Una nueva raza de máquinas causa furor en la ciudad. También son electrónicas, tragaperras y callejeras, como los videojuegos espaciales de masacrar marcianos y las frutas millonarias, pero en lugar de emitir alegres signos binarios, emiten diagnósticos sanitarios. Son esas máquinas que por una devaluada moneda de veinte duros toman la tensión o te informan en un par de minutos de las tasas de colesterol que arrastras por, la vida.Sería incorrecto afirmar que estamos ante una nueva modalidad de medicina, la medicina callejera, porque el exacto lugar de estos artilugios electrónicos lo ocupaban no hace tanto tiempo los charlatanes de jarabes milagrosos, crecepelos fulminantes, elixires de la eterna juventud y mágicos laxantes.

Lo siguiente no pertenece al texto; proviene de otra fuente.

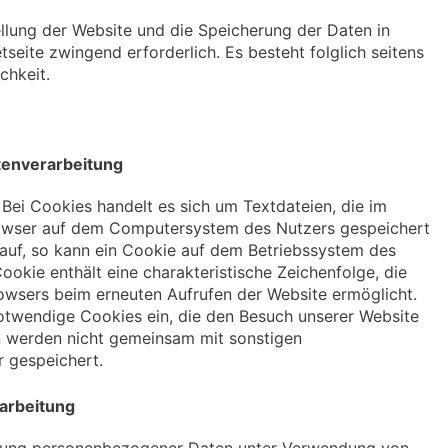
ellung der Website und die Speicherung der Daten in
etseite zwingend erforderlich. Es besteht folglich seitens
chkeit.
tenverarbeitung
ei Cookies handelt es sich um Textdateien, die im
rowser auf dem Computersystem des Nutzers gespeichert
 auf, so kann ein Cookie auf dem Betriebssystem des
okie enthält eine charakteristische Zeichenfolge, die
rowsers beim erneuten Aufrufen der Website ermöglicht.
notwendige Cookies ein, die den Besuch unserer Website
n werden nicht gemeinsam mit sonstigen
 gespeichert.
rarbeitung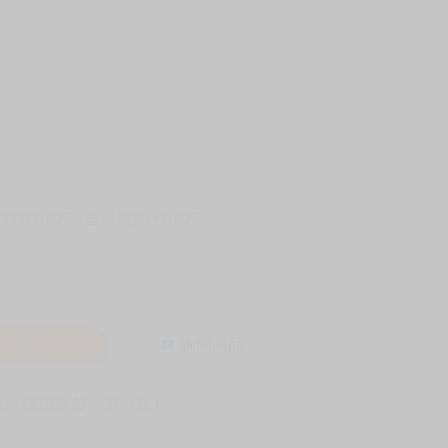
-11取貨60元
全家 取貨付款60元
入購物車
詢問商品
! 保障您每一筆付款 !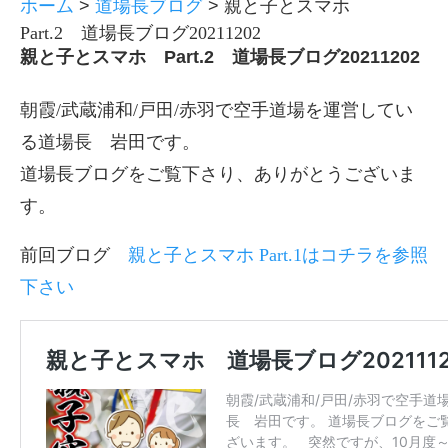
ホーム
>
道場長ブログ
>
親と子とスマホ
Part.2 道場長ブログ20211202
親と子とスマホ Part.2 道場長ブログ20211202
朝霞/武蔵浦和/戸田/赤羽で空手道場を運営してい
る道場長 岩田です。
道場長ブログをご覧下さり、ありがとうございま
す。
前回ブログ
親と子とスマホ Part.1はコチラを参照
下さい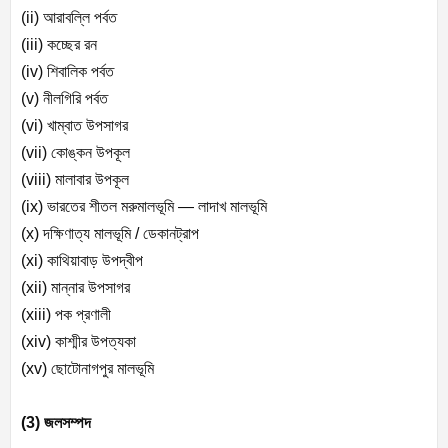
(ii) আরাবল্লি পর্বত
(iii) কচ্ছের রন
(iv) শিবালিক পর্বত
(v) নীলগিরি পর্বত
(vi) খাম্বাত উপসাগর
(vii) কোঙ্কন উপকূল
(viii) মালাবার উপকূল
(ix) ভারতের শীতল মরুমালভূমি — লাদাখ মালভূমি
(x) দক্ষিণাত্য মালভূমি / ডেকানট্রাপ
(xi) কাথিয়াবাড় উপদ্বীপ
(xii) মান্নার উপসাগর
(xiii) পক প্রণালী
(xiv) কাশ্মীর উপত্যকা
(xv) ছোটোনাগপুর মালভূমি
(3) জলসম্পদ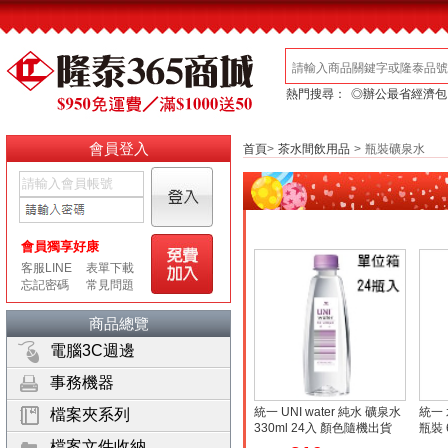
熱門搜尋：
◎辦公最省經濟包
會員登入
首頁
>
茶水間飲用品
>
瓶裝礦泉水
商品總覽
電腦3C週邊
事務機器
統一 UNI water 純水 礦泉水
統一
檔案夾系列
330ml 24入 顏色隨機出貨
瓶裝 
改款)
檔案文件收納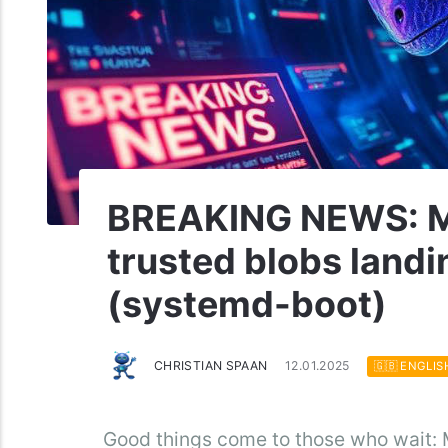
BREAKING NEWS: Mi
trusted blobs landi
(systemd-boot)
CHRISTIAN SPAAN
12.01.2025
🇬🇧 ENGLIS
Good things come to those who wait: M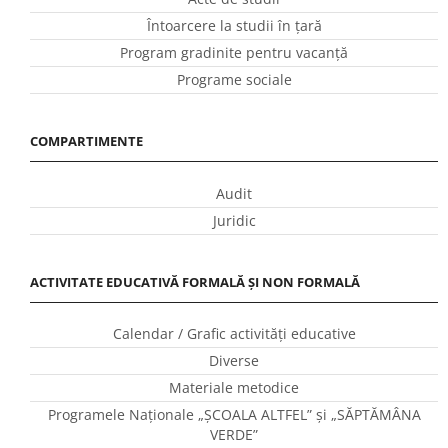
Întoarcere la studii în ţară
Program gradinite pentru vacanţă
Programe sociale
COMPARTIMENTE
Audit
Juridic
ACTIVITATE EDUCATIVĂ FORMALĂ ȘI NON FORMALĂ
Calendar / Grafic activităţi educative
Diverse
Materiale metodice
Programele Naţionale „ŞCOALA ALTFEL” și „SĂPTĂMÂNA
VERDE”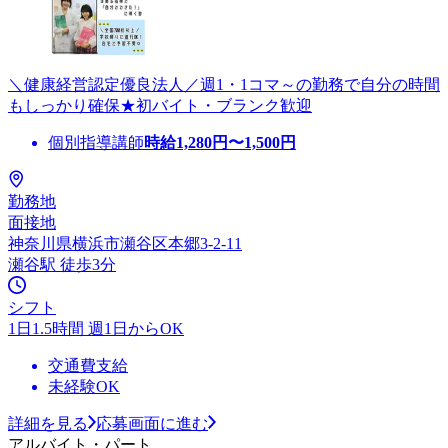
＼健康経営認定優良法人／週1・1コマ～の勤務で自分の時間
もしっかり確保★初バイト・ブランク歓迎
個別指導講師
時給
1,280
円〜
1,500
円
勤務地
面接地
神奈川県横浜市瀬谷区本郷3-2-11
瀬谷駅 徒歩3分
シフト
1日1.5時間 週1日からOK
交通費支給
未経験OK
詳細を見る
応募画面に進む
アルバイト・パート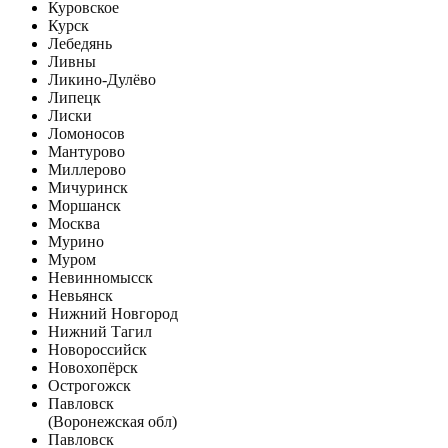
Куровское
Курск
Лебедянь
Ливны
Ликино-Дулёво
Липецк
Лиски
Ломоносов
Мантурово
Миллерово
Мичуринск
Моршанск
Москва
Мурино
Муром
Невинномысск
Невьянск
Нижний Новгород
Нижний Тагил
Новороссийск
Новохопёрск
Острогожск
Павловск
(Воронежская обл)
Павловск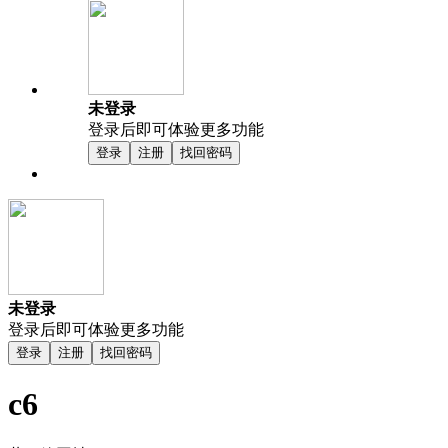
未登录
登录后即可体验更多功能
登录
注册
找回密码
未登录
登录后即可体验更多功能
登录
注册
找回密码
c6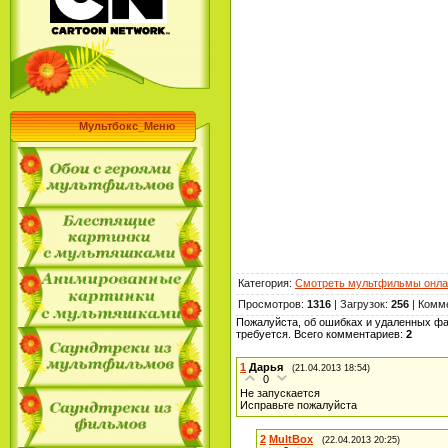
Мультбокс_Меню
Категория
:
Смотреть мультфильмы онла
Просмотров
:
1316
|
Загрузок
:
256
|
Комм
Пожалуйста, об ошибках и удаленных фа
требуется. Всего комментариев
:
2
1
Дарья
(21.04.2013 18:54)
0
Не запускается
Исправьте пожалуйста
2
MultBox
(22.04.2013 20:25)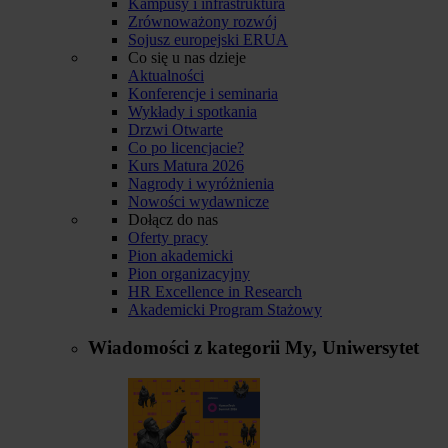
Kampusy i infrastruktura
Zrównoważony rozwój
Sojusz europejski ERUA
Co się u nas dzieje
Aktualności
Konferencje i seminaria
Wykłady i spotkania
Drzwi Otwarte
Co po licencjacie?
Kurs Matura 2026
Nagrody i wyróżnienia
Nowości wydawnicze
Dołącz do nas
Oferty pracy
Pion akademicki
Pion organizacyjny
HR Excellence in Research
Akademicki Program Stażowy
Wiadomości z kategorii
My, Uniwersytet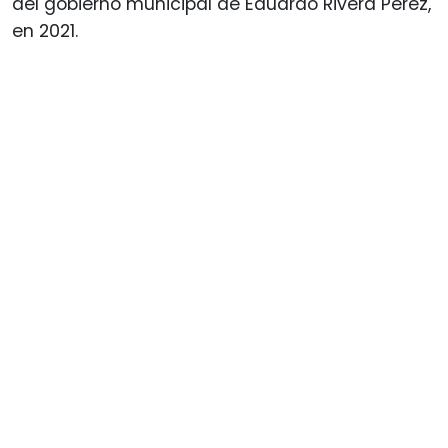
del gobierno municipal de Eduardo Rivera Pérez,
en 2021.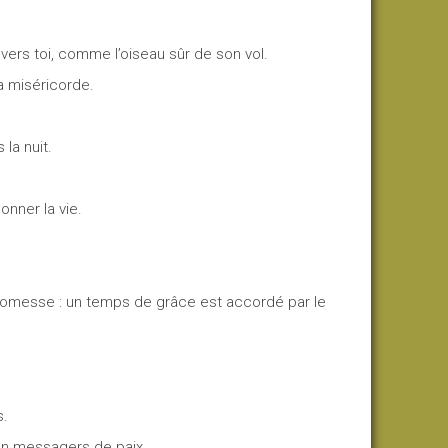
vers toi, comme l’oiseau sûr de son vol.
a miséricorde.
la nuit.
onner la vie.
 promesse : un temps de grâce est accordé par le
s.
en messagers de paix.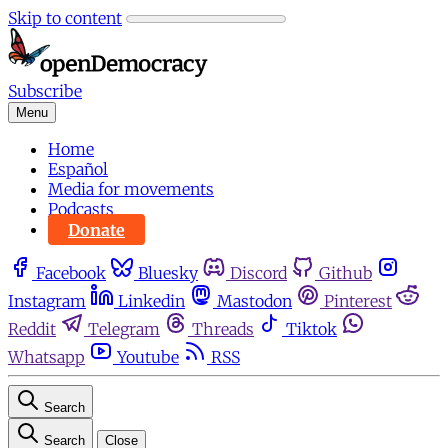
Skip to content
Subscribe
Menu
Home
Español
Media for movements
Podcasts
Donate
Facebook
Bluesky
Discord
Github
Instagram
Linkedin
Mastodon
Pinterest
Reddit
Telegram
Threads
Tiktok
Whatsapp
Youtube
RSS
Search
Search
Close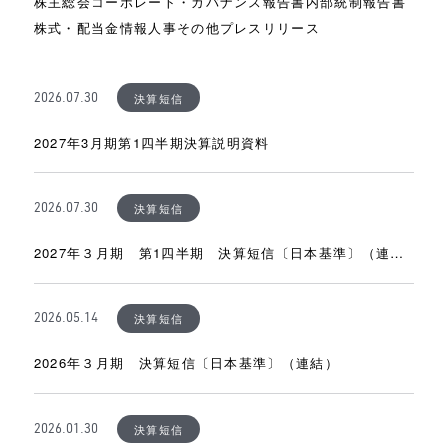
株主総会
コーポレート・ガバナンス報告書
内部統制報告書
株式・配当金情報
人事
その他プレスリリース
決算短信
2026.07.30
2027年3月期第1四半期決算説明資料
決算短信
2026.07.30
2027年３月期 第1四半期 決算短信〔日本基準〕（連
結）
決算短信
2026.05.14
2026年３月期 決算短信〔日本基準〕（連結）
決算短信
2026.01.30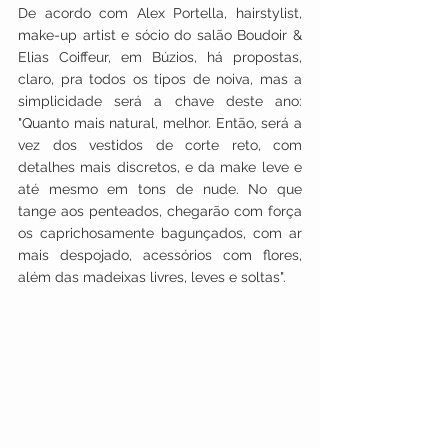
De acordo com Alex Portella, hairstylist, 
make-up artist e sócio do salão Boudoir & 
Elias Coiffeur, em Búzios, há propostas, 
claro, pra todos os tipos de noiva, mas a 
simplicidade será a chave deste ano: 
"Quanto mais natural, melhor. Então, será a 
vez dos vestidos de corte reto, com 
detalhes mais discretos, e da make leve e 
até mesmo em tons de nude. No que 
tange aos penteados, chegarão com força 
os caprichosamente bagunçados, com ar 
mais despojado, acessórios com flores, 
além das madeixas livres, leves e soltas". 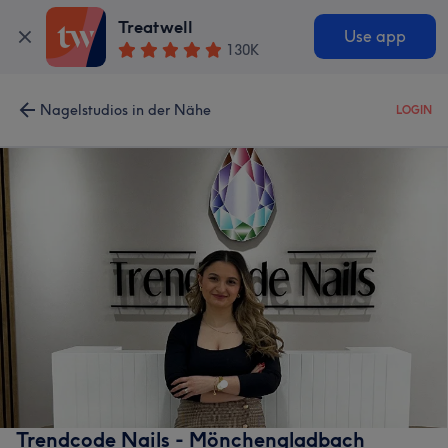
Treatwell
Use app
130K
Nagelstudios in der Nähe
LOGIN
Trendcode Nails - Mönchengladbach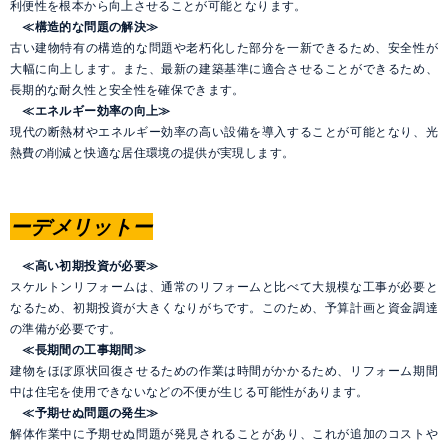
利便性を根本から向上させることが可能となります。
≪構造的な問題の解決≫
古い建物特有の構造的な問題や老朽化した部分を一新できるため、安全性が
大幅に向上します。また、最新の建築基準に適合させることができるため、
長期的な耐久性と安全性を確保できます。
≪エネルギー効率の向上≫
現代の断熱材やエネルギー効率の高い設備を導入することが可能となり、光
熱費の削減と快適な居住環境の提供が実現します。
ーデメリットー
≪高い初期投資が必要≫
スケルトンリフォームは、通常のリフォームと比べて大規模な工事が必要と
なるため、初期投資が大きくなりがちです。このため、予算計画と資金調達
の準備が必要です。
≪長期間の工事期間≫
建物をほぼ原状回復させるための作業は時間がかかるため、リフォーム期間
中は住宅を使用できないなどの不便が生じる可能性があります。
≪予期せぬ問題の発生≫
解体作業中に予期せぬ問題が発見されることがあり、これが追加のコストや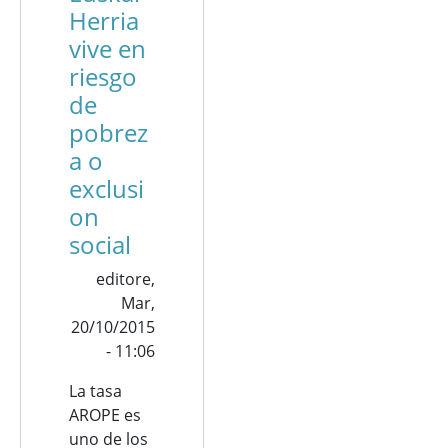
Herria
vive en
riesgo
de
pobrez
a o
exclusi
on
social
editore,
Mar,
20/10/2015
- 11:06
La tasa
AROPE es
uno de los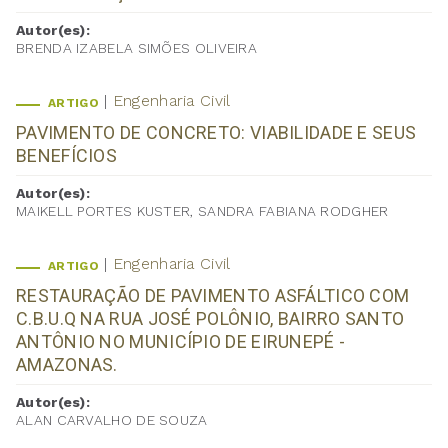
Autor(es):
BRENDA IZABELA SIMÕES OLIVEIRA
Engenharia Civil
ARTIGO
PAVIMENTO DE CONCRETO: VIABILIDADE E SEUS
BENEFÍCIOS
Autor(es):
MAIKELL PORTES KUSTER, SANDRA FABIANA RODGHER
Engenharia Civil
ARTIGO
RESTAURAÇÃO DE PAVIMENTO ASFÁLTICO COM
C.B.U.Q NA RUA JOSÉ POLÔNIO, BAIRRO SANTO
ANTÔNIO NO MUNICÍPIO DE EIRUNEPÉ -
AMAZONAS.
Autor(es):
ALAN CARVALHO DE SOUZA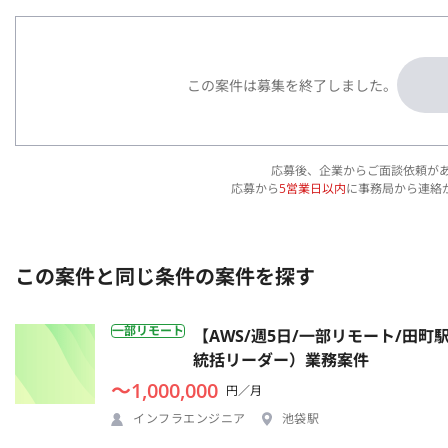
この案件は募集を終了しました。
応募後、企業からご面談依頼が
応募から
5営業日以内
に事務局から連絡
この案件と同じ条件の案件を探す
一部リモート
【AWS/週5日/一部リモート/田
統括リーダー）業務案件
〜1,000,000
円／月
インフラエンジニア
池袋駅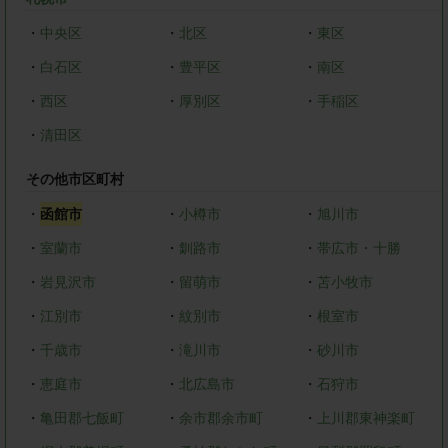
・
中央区
・
北区
・
東区
・
白石区
・
豊平区
・
南区
・
西区
・
厚別区
・
手稲区
・
清田区
その他市区町村
・
函館市
・
小樽市
・
旭川市
・
室蘭市
・
釧路市
・
帯広市・十勝
・
岩見沢市
・
留萌市
・
苫小牧市
・
江別市
・
紋別市
・
根室市
・
千歳市
・
滝川市
・
砂川市
・
恵庭市
・
北広島市
・
石狩市
・
亀田郡七飯町
・
余市郡余市町
・
上川郡東神楽町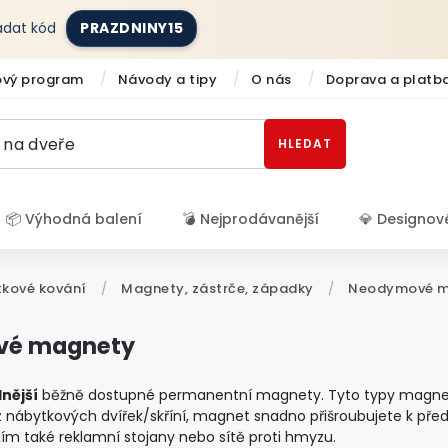
zadat kód
PRAZDNINY15
ový program
Návody a tipy
O nás
Doprava a platb
HLEDAT
📦 Výhodná balení
💣 Nejprodávanější
💎 Designov
Přihlášení
kové kování
/
Magnety, zástrče, západky
/
Neodymové m
vé magnety
lnější
běžně dostupné permanentní magnety. Tyto typy magnetů 
 nábytkových dvířek/skříní, magnet snadno přišroubujete k pře
 jím také reklamní stojany nebo sítě proti hmyzu.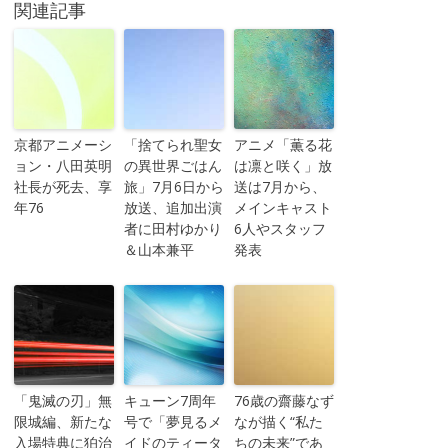
関連記事
京都アニメーシ
「捨てられ聖女
アニメ「薫る花
ョン・八田英明
の異世界ごはん
は凛と咲く」放
社長が死去、享
旅」7月6日から
送は7月から、
年76
放送、追加出演
メインキャスト
者に田村ゆかり
6人やスタッフ
＆山本兼平
発表
「鬼滅の刃」無
キューン7周年
76歳の齋藤なず
限城編、新たな
号で「夢見るメ
なが描く“私た
入場特典に狛治
イドのティータ
ちの未来”であ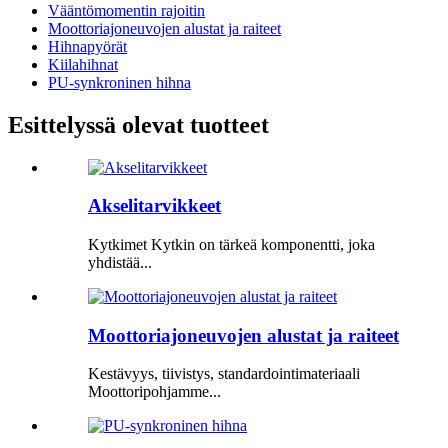
Vääntömomentin rajoitin
Moottoriajoneuvojen alustat ja raiteet
Hihnapyörät
Kiilahihnat
PU-synkroninen hihna
Esittelyssä olevat tuotteet
Akselitarvikkeet
Kytkimet Kytkin on tärkeä komponentti, joka
yhdistää...
Moottoriajoneuvojen alustat ja raiteet
Kestävyys, tiivistys, standardointimateriaali
Moottoripohjamme...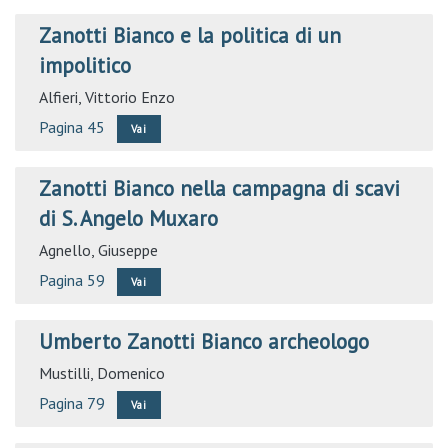
Zanotti Bianco e la politica di un
impolitico
Alfieri, Vittorio Enzo
Pagina 45
Vai
Zanotti Bianco nella campagna di scavi
di S. Angelo Muxaro
Agnello, Giuseppe
Pagina 59
Vai
Umberto Zanotti Bianco archeologo
Mustilli, Domenico
Pagina 79
Vai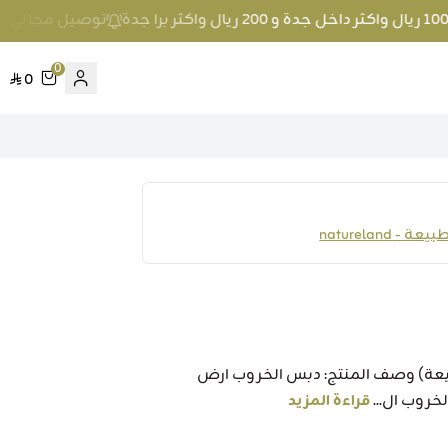
توصيل مجاني عند الطلب بمبلغ 100 ريال واكث
0
0
 natureland
 عضوي 250 مل (أرض الطبيعة) وصف المنتج: دبس الخروب ارض
قراءة المزيد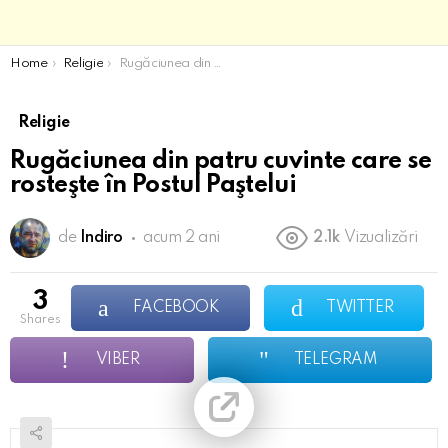
You are here:
Home
Religie
Rugăciunea din patru cuvinte care se rosteşte în Postul Paştelui
Religie
Rugăciunea din patru cuvinte care se
rosteşte în Postul Paştelui
de
Indiro
acum 2 ani
2.1k
Vizualizări
3
FACEBOOK
TWITTER
shares
VIBER
TELEGRAM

La prueba es que estas máquinas vigilantes de los excesos del cuerpo están rodeadas de acordeonistas infantiles, visionarios religiosos, artistas de la tiza y demás mercachifles del asfalto. Es la crisis del ambulatorio lo que ha hecho resurgir de sus cenizas medievales esta sanidad ambulante que reproduce en plazas y supermercados el viejo espectáculo costumbrista de los sacamuelas, callistas, curanderos, hierbateros y sangradores.

Algo muy gordo tiene que estar ocurriendo en el interior de nuestras instituciones sanitarias cuando el personal, harto de hacer cola en los consultorios públicos y en las consultas privadas, hace cola ante esas buhoneras máquinas electrónicas de vigilar estrechamente la tensión y el colesterol.

Atención, a la paradoja. En una sociedad altamente hipocondriaca, que ha sustituido el fanatismo del alma por la religión del cuerpo, la medicina se hace ambulante, marginal y autosuficiente. Los enfermos, muy especialmente los preenfermos, se han rebelado Contra el sacerdocio de los hombres de bata blanca y han instaurado el nuevo desorden sanitario. El ciudadano produce y consume su propio diagnóstico. La farmacia ha sustituido al consultorio. La autovigilancia casera y callejera es la respuesta salvaje al caos en el que se ahoga la clínica. Estas espontáneas máquinas tragaperras, en definitiva, sólo son el síntoma de la progresiva desconfianza en la maquinaria de una institución cada vez más maquinal.